Оказывается, ночью у Пирога взбунтовались почки. Наверное, это они сшибали углы на чердаке, ища пятый.

Сгорбившись и обхватив руками живот, Пирог прислушался к магнитофону, который нашептывал что-то задумчиво-джазовое.

Прохладные гитарные переборы, сизый дымок догорающего костра, блеклый, потусторонний свет затушевывали и размывали Пирога до состояния небытия и призрачной дымки. Дерягину показалось, что Пирог истончался и бледнел прямо на глазах. Дотронься до Пирога, и он рассыплется пеплом, растает в воздухе.

8

И однажды добродушно-блудливая улыбка, и красная клетчатая рубашка навыпуск, прихватив с собою шпроты, водку, молочную колбасу, колбасный сыр и Карину, исчезли из города «на неделю-другую».

– Асфальт, панельные коробки, машины – все загребло, – развалясь на скамейке с бутылкой синей Балтики и сигаретой Петр 1, жаловался Пирог августовским вечером, накануне отъезда.

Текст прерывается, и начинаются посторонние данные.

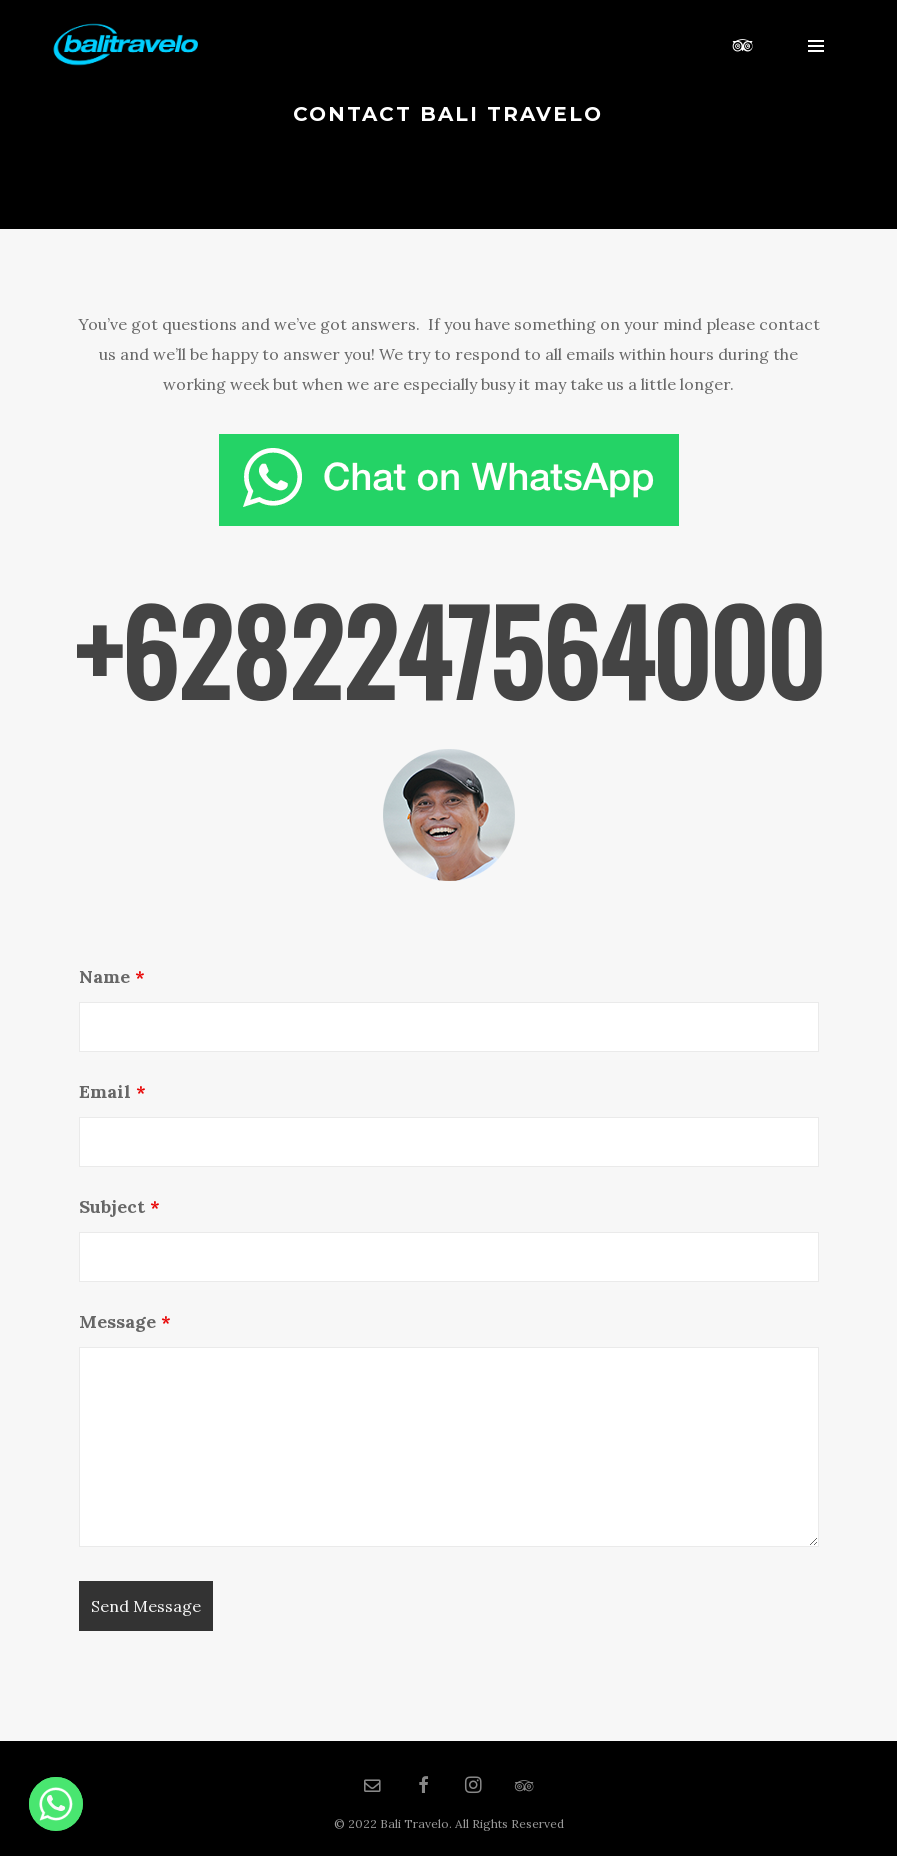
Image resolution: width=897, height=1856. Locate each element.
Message (125, 1321)
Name (112, 976)
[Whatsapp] (56, 1804)
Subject (119, 1206)
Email (112, 1091)
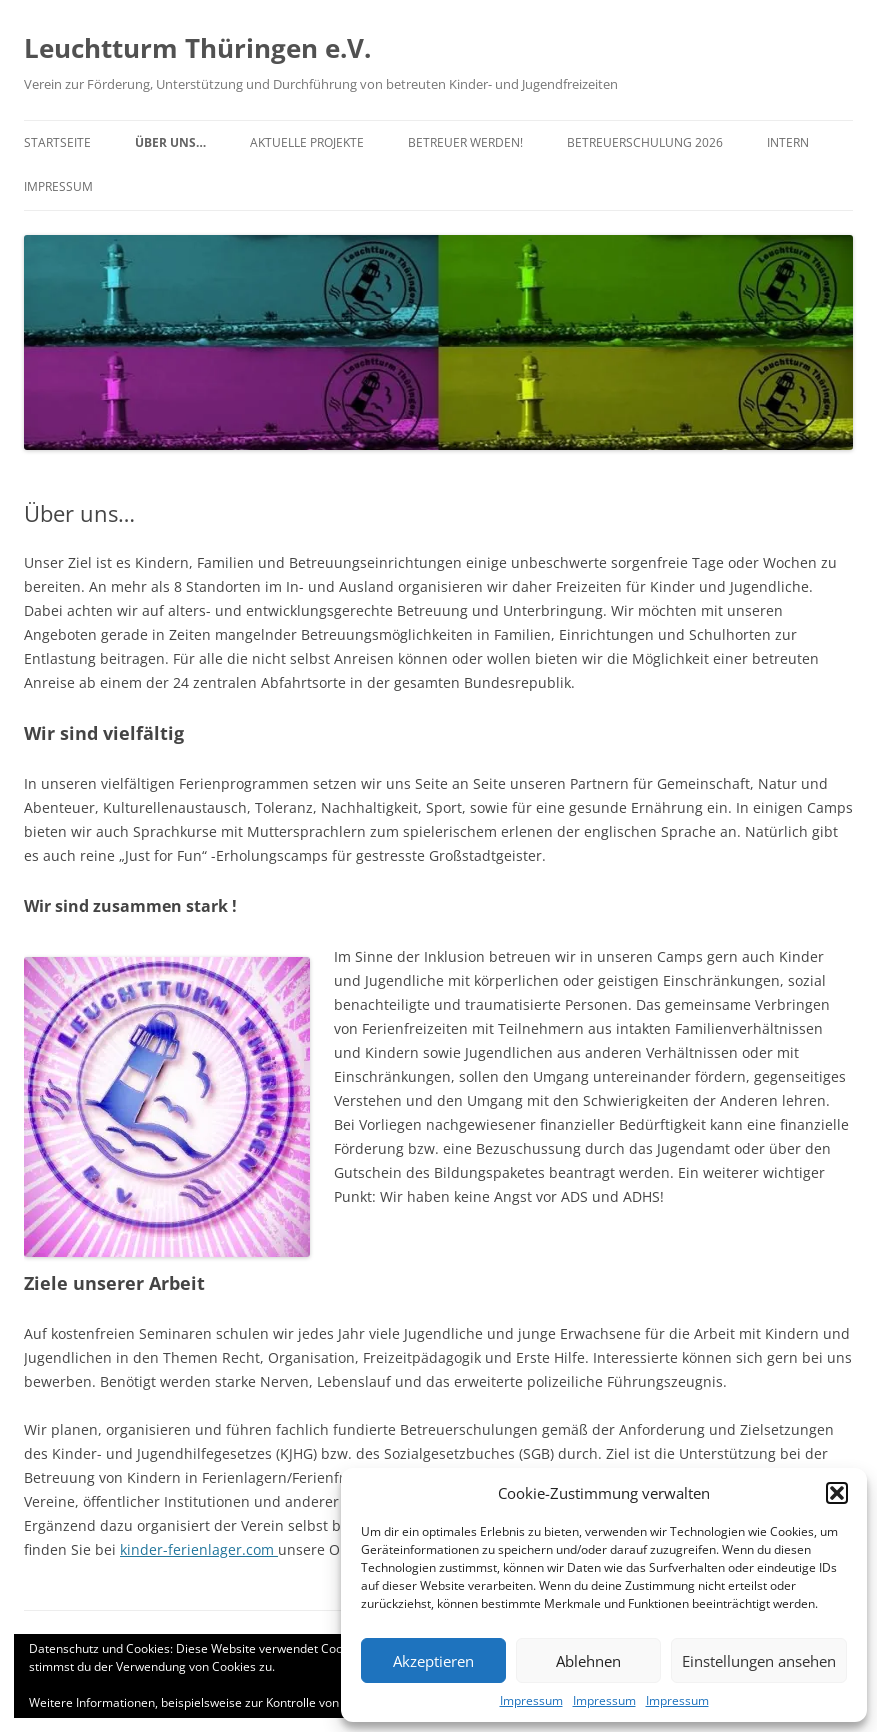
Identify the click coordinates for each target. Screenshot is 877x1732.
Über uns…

Над головой темный Ленин, вытянув руку, указывал на Макдональдс. На асфальте, рядом со скамейкой, двое взъерошенных голубей сцепились из-за сизой голубки, – хлопали крыльями, клевались, раздувая зобы и глухо воркуя. В нескольких метрах, у туи, бродила полная старуха с пакетом, украдкой поглядывая на Пирога.

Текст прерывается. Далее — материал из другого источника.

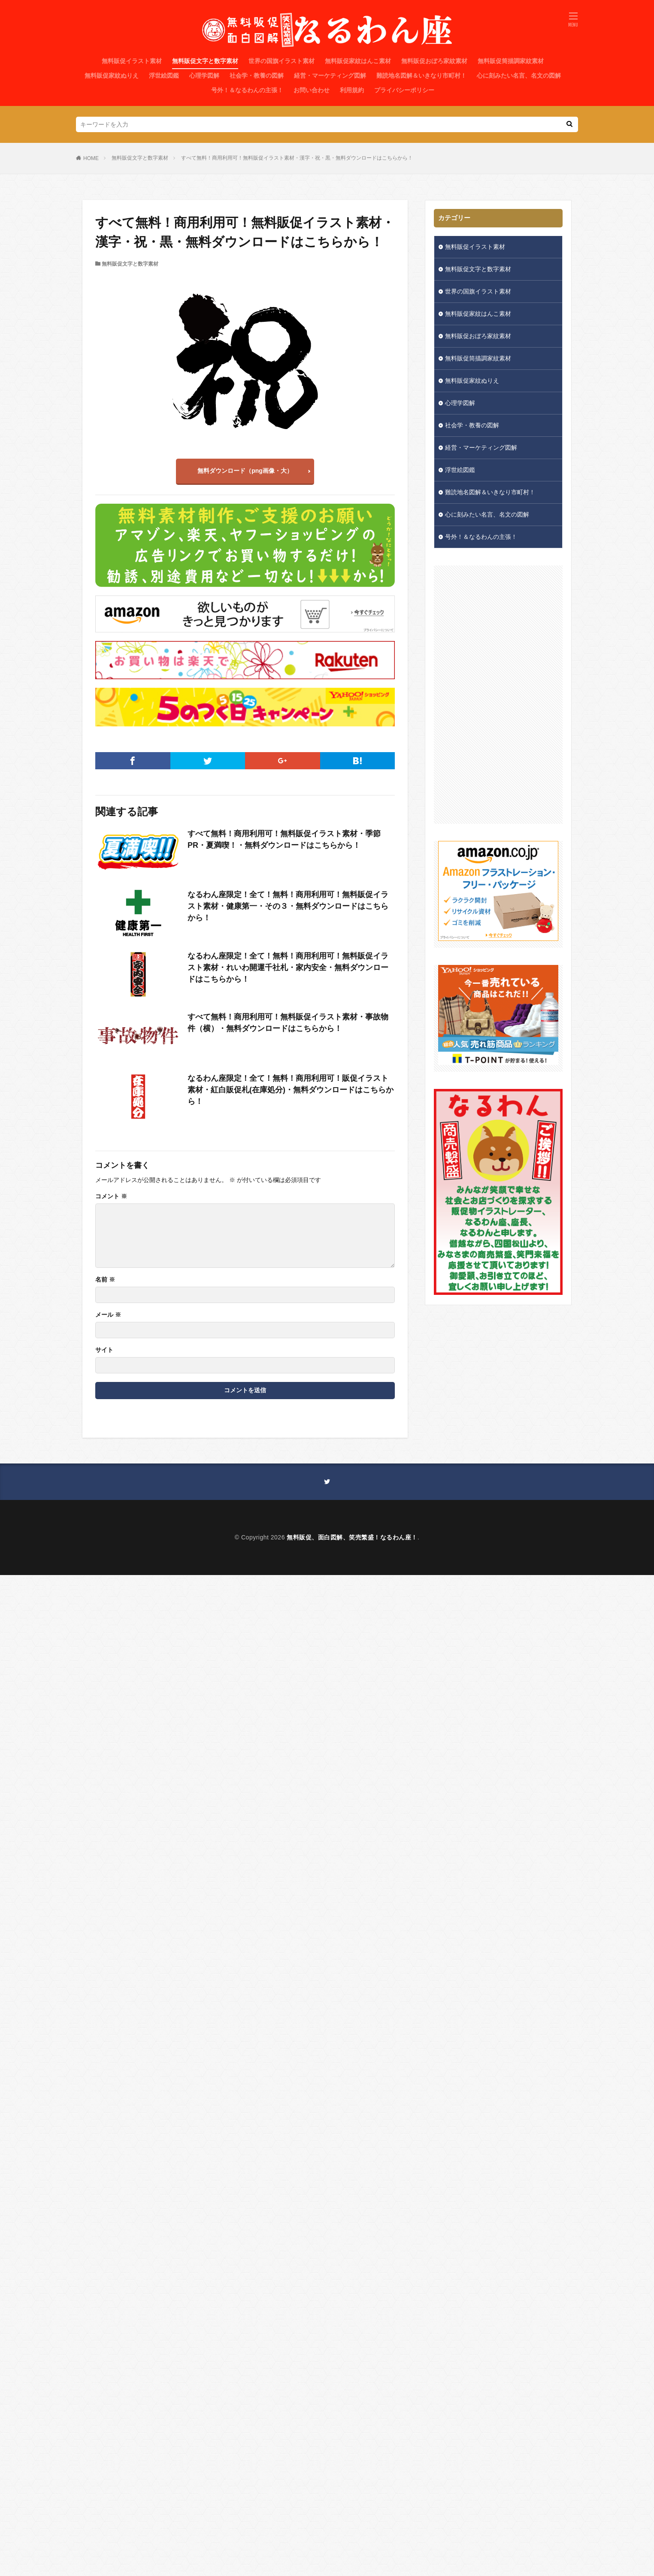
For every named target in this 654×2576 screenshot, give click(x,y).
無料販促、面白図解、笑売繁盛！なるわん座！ (352, 1537)
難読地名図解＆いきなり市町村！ (421, 75)
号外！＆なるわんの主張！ (247, 90)
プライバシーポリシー (404, 90)
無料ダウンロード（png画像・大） (245, 470)
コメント (111, 1196)
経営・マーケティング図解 (330, 75)
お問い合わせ (312, 90)
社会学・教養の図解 (257, 75)
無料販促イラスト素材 (132, 60)
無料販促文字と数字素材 (205, 60)
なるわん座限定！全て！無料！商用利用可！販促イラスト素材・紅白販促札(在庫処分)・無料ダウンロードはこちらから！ (291, 1090)
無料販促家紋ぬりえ (112, 75)
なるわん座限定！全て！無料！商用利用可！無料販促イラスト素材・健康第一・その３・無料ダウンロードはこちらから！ (288, 906)
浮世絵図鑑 (164, 75)
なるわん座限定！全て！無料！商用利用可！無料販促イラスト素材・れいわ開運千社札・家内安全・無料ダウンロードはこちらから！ (288, 967)
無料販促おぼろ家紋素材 (434, 60)
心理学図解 (204, 75)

– А как же Светлана? – осторожно спросил Дерягин и поморщился от сигаретного дыма выдохнутого приятелем.

– А она больше всего достала. – Пирог бросил окурок в дерущихся голубей, и они упорхнули. – Каждый день: ты где, с кем ты, что делаешь… Ревнует по-черному. А у самой какой-то там старинный знакомый для ночных клубов… У каждого есть свой дежурный чемоданчик, свой запасной аэродром, – Пирог с горькой усмешкой покосился на Дерягина.

Дерягин, у которого не было ни чемоданчика, ни аэродрома, лишь пожал плечами и раздраженно подумал: наговаривает на нее, чтобы себя оправдать.

Пирог допил пиво и поставил бутылку на асфальт. Тут как тут – старуха, подхватила бутылку, сунула ее в звякнувший пакет и вразвалку удалилась.

Пирог вздохнул, вкрадчиво промурлыкал Дерягину:

– Может, еще купишь? Да, и сигареты, не забудь… А то у меня – алес…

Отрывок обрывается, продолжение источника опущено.